• [WHAT THE EXERCISE ASKS] Return, from the lines below, each one that includes the word "black".

○ ○ ○ ○

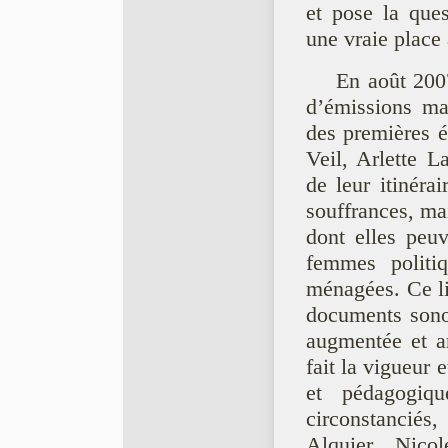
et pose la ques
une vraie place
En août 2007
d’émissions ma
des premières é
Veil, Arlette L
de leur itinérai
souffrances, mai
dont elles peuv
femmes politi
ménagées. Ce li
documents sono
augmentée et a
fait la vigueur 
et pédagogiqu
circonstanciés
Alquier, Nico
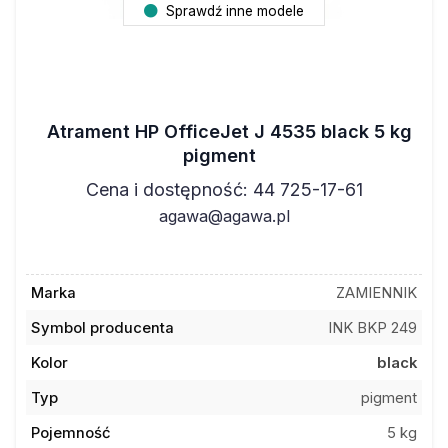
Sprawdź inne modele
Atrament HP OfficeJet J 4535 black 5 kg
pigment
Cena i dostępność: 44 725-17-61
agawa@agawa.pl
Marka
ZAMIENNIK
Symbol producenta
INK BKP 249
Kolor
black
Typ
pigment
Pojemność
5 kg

○ ○ ○ ○

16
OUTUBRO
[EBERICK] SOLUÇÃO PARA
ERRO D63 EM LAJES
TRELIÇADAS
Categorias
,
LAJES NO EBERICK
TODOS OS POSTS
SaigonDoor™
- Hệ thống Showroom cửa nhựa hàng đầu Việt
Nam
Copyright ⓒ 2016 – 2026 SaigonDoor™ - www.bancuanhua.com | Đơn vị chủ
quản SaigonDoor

○ ○ ○ ○

• [ANSWER SPACE]
Atrament HP OfficeJet J 4535 black 5 kg
black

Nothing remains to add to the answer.